Collected data:

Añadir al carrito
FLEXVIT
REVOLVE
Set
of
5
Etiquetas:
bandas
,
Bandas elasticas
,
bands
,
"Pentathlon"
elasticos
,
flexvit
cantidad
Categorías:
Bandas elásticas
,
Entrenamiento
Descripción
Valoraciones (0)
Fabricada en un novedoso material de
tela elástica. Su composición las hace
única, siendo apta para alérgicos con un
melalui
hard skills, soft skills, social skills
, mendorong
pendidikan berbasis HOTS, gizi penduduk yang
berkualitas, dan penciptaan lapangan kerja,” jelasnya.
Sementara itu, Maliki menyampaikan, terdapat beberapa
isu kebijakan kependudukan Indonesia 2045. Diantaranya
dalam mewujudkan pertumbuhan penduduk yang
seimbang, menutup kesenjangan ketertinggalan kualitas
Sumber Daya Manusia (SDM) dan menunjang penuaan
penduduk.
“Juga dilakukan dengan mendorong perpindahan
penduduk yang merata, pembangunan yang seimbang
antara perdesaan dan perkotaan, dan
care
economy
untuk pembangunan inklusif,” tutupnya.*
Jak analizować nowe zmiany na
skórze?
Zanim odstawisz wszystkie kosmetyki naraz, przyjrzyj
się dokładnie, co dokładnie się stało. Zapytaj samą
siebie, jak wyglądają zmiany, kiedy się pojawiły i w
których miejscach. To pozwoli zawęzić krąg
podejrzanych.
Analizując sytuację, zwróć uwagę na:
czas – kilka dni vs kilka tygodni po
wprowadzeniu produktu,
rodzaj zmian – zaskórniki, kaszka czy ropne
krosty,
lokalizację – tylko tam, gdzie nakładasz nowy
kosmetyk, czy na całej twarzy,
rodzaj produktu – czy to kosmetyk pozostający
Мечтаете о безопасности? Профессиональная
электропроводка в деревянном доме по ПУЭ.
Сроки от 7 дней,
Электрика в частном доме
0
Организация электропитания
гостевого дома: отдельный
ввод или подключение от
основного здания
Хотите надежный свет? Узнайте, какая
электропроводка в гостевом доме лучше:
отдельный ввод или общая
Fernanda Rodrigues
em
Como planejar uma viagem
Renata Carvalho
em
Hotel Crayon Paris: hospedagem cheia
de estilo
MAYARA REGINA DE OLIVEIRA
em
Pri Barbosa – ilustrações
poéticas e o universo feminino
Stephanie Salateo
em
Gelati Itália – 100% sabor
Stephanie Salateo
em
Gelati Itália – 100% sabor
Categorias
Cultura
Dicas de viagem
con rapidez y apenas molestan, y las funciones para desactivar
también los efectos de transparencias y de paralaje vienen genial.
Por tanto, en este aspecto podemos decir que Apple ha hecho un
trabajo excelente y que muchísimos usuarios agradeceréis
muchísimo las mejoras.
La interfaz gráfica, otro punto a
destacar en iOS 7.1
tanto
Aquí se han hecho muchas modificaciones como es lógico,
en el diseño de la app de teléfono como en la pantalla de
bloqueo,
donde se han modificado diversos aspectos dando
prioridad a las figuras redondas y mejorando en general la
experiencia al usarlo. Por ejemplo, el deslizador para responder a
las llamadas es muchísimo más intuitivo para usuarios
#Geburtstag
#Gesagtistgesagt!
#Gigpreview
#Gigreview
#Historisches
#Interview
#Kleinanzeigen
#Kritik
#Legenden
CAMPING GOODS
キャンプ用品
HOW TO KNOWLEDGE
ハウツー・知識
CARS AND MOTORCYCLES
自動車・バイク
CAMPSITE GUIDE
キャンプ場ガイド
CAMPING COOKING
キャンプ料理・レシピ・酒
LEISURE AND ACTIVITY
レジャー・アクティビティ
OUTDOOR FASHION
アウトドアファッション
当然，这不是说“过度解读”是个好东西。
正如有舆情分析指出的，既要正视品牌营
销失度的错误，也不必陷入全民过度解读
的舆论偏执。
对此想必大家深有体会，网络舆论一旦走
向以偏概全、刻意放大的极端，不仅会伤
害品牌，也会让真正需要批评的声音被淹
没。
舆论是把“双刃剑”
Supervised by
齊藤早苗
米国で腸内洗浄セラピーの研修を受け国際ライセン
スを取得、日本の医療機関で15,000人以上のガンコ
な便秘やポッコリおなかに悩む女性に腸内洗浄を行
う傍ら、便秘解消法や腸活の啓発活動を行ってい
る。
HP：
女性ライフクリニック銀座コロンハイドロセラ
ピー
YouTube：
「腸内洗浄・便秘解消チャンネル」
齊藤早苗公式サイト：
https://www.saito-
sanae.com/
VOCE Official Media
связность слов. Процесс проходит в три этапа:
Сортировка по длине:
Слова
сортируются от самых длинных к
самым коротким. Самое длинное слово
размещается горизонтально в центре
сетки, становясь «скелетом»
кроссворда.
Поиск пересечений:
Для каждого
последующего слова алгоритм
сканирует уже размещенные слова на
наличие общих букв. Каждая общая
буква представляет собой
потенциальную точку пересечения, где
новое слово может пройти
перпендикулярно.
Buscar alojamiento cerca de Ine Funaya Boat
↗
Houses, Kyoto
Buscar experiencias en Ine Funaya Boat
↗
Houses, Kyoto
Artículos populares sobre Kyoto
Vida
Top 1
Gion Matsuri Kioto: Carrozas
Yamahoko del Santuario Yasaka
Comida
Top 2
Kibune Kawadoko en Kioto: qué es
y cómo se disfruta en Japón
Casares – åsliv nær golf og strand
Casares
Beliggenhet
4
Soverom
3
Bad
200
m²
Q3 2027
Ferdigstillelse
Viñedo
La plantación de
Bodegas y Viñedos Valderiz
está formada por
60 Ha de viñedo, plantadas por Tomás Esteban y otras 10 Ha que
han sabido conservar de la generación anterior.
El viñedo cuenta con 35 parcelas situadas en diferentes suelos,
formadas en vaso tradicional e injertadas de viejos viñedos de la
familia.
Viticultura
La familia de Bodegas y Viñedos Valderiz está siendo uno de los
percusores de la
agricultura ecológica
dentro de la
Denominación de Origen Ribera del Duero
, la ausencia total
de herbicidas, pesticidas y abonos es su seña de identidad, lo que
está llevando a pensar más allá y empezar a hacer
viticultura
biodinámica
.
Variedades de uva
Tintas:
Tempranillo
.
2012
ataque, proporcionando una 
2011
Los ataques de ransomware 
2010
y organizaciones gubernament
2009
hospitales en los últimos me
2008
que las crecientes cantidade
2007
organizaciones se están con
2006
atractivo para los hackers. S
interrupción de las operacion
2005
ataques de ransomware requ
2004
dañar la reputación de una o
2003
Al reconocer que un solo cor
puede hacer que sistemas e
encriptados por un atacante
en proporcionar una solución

WORK TO BE COMPLETED:
Say each line again exactly as it appears above.

OUTPUT FOR THIS EXERCISE:
Añadir al carrito
FLEXVIT
REVOLVE
Set
of
5
Etiquetas:
bandas
,
Bandas elasticas
,
bands
,
"Pentathlon"
elasticos
,
flexvit
cantidad
Categorías:
Bandas elásticas
,
Entrenamiento
Descripción
Valoraciones (0)
Fabricada en un novedoso material de
tela elástica. Su composición las hace
única, siendo apta para alérgicos con un
melalui
hard skills, soft skills, social skills
, mendorong
pendidikan berbasis HOTS, gizi penduduk yang
berkualitas, dan penciptaan lapangan kerja,” jelasnya.
Sementara itu, Maliki menyampaikan, terdapat beberapa
isu kebijakan kependudukan Indonesia 2045. Diantaranya
dalam mewujudkan pertumbuhan penduduk yang
seimbang, menutup kesenjangan ketertinggalan kualitas
Sumber Daya Manusia (SDM) dan menunjang penuaan
penduduk.
“Juga dilakukan dengan mendorong perpindahan
penduduk yang merata, pembangunan yang seimbang
antara perdesaan dan perkotaan, dan
care
economy
untuk pembangunan inklusif,” tutupnya.*
Jak analizować nowe zmiany na
skórze?
Zanim odstawisz wszystkie kosmetyki naraz, przyjrzyj
się dokładnie, co dokładnie się stało. Zapytaj samą
siebie, jak wyglądają zmiany, kiedy się pojawiły i w
których miejscach. To pozwoli zawęzić krąg
podejrzanych.
Analizując sytuację, zwróć uwagę na:
czas – kilka dni vs kilka tygodni po
wprowadzeniu produktu,
rodzaj zmian – zaskórniki, kaszka czy ropne
krosty,
lokalizację – tylko tam, gdzie nakładasz nowy
kosmetyk, czy na całej twarzy,
rodzaj produktu – czy to kosmetyk pozostający
Мечтаете о безопасности? Профессиональная
электропроводка в деревянном доме по ПУЭ.
Сроки от 7 дней,
Электрика в частном доме
0
Организация электропитания
гостевого дома: отдельный
ввод или подключение от
основного здания
Хотите надежный свет? Узнайте, какая
электропроводка в гостевом доме лучше:
отдельный ввод или общая
Fernanda Rodrigues
em
Como planejar uma viagem
Renata Carvalho
em
Hotel Crayon Paris: hospedagem cheia
de estilo
MAYARA REGINA DE OLIVEIRA
em
Pri Barbosa – ilustrações
poéticas e o universo feminino
Stephanie Salateo
em
Gelati Itália – 100% sabor
Stephanie Salateo
em
Gelati Itália – 100% sabor
Categorias
Cultura
Dicas de viagem
con rapidez y apenas molestan, y las funciones para desactivar
también los efectos de transparencias y de paralaje vienen genial.
Por tanto, en este aspecto podemos decir que Apple ha hecho un
trabajo excelente y que muchísimos usuarios agradeceréis
muchísimo las mejoras.
La interfaz gráfica, otro punto a
destacar en iOS 7.1
tanto
Aquí se han hecho muchas modificaciones como es lógico,
en el diseño de la app de teléfono como en la pantalla de
bloqueo,
donde se han modificado diversos aspectos dando
prioridad a las figuras redondas y mejorando en general la
experiencia al usarlo. Por ejemplo, el deslizador para responder a
las llamadas es muchísimo más intuitivo para usuarios
#Geburtstag
#Gesagtistgesagt!
#Gigpreview
#Gigreview
#Historisches
#Interview
#Kleinanzeigen
#Kritik
#Legenden
CAMPING GOODS
キャンプ用品
HOW TO KNOWLEDGE
ハウツー・知識
CARS AND MOTORCYCLES
自動車・バイク
CAMPSITE GUIDE
キャンプ場ガイド
CAMPING COOKING
キャンプ料理・レシピ・酒
LEISURE AND ACTIVITY
レジャー・アクティビティ
OUTDOOR FASHION
アウトドアファッション
当然，这不是说“过度解读”是个好东西。
正如有舆情分析指出的，既要正视品牌营
销失度的错误，也不必陷入全民过度解读
的舆论偏执。
对此想必大家深有体会，网络舆论一旦走
向以偏概全、刻意放大的极端，不仅会伤
害品牌，也会让真正需要批评的声音被淹
没。
舆论是把“双刃剑”
Supervised by
齊藤早苗
米国で腸内洗浄セラピーの研修を受け国際ライセン
スを取得、日本の医療機関で15,000人以上のガンコ
な便秘やポッコリおなかに悩む女性に腸内洗浄を行
う傍ら、便秘解消法や腸活の啓発活動を行ってい
る。
HP：
女性ライフクリニック銀座コロンハイドロセラ
ピー
YouTube：
「腸内洗浄・便秘解消チャンネル」
齊藤早苗公式サイト：
https://www.saito-
sanae.com/
VOCE Official Media
связность слов. Процесс проходит в три этапа:
Сортировка по длине:
Слова
сортируются от самых длинных к
самым коротким. Самое длинное слово
размещается горизонтально в центре
сетки, становясь «скелетом»
кроссворда.
Поиск пересечений:
Для каждого
последующего слова алгоритм
сканирует уже размещенные слова на
наличие общих букв. Каждая общая
буква представляет собой
потенциальную точку пересечения, где
новое слово может пройти
перпендикулярно.
Buscar alojamiento cerca de Ine Funaya Boat
↗
Houses, Kyoto
Buscar experiencias en Ine Funaya Boat
↗
Houses, Kyoto
Artículos populares sobre Kyoto
Vida
Top 1
Gion Matsuri Kioto: Carrozas
Yamahoko del Santuario Yasaka
Comida
Top 2
Kibune Kawadoko en Kioto: qué es
y cómo se disfruta en Japón
Casares – åsliv nær golf og strand
Casares
Beliggenhet
4
Soverom
3
Bad
200
m²
Q3 2027
Ferdigstillelse
Viñedo
La plantación de
Bodegas y Viñedos Valderiz
está formada por
60 Ha de viñedo, plantadas por Tomás Esteban y otras 10 Ha que
han sabido conservar de la generación anterior.
El viñedo cuenta con 35 parcelas situadas en diferentes suelos,
formadas en vaso tradicional e injertadas de viejos viñedos de la
familia.
Viticultura
La familia de Bodegas y Viñedos Valderiz está siendo uno de los
percusores de la
agricultura ecológica
dentro de la
Denominación de Origen Ribera del Duero
, la ausencia total
de herbicidas, pesticidas y abonos es su seña de identidad, lo que
está llevando a pensar más allá y empezar a hacer
viticultura
biodinámica
.
Variedades de uva
Tintas:
Tempranillo
.
2012
ataque, proporcionando una 
2011
Los ataques de ransomware 
2010
y organizaciones gubernament
2009
hospitales en los últimos me
2008
que las crecientes cantidade
2007
organizaciones se están con
2006
atractivo para los hackers. S
interrupción de las operacion
2005
ataques de ransomware requ
2004
dañar la reputación de una o
2003
Al reconocer que un solo cor
puede hacer que sistemas e
encriptados por un atacante
en proporcionar una solución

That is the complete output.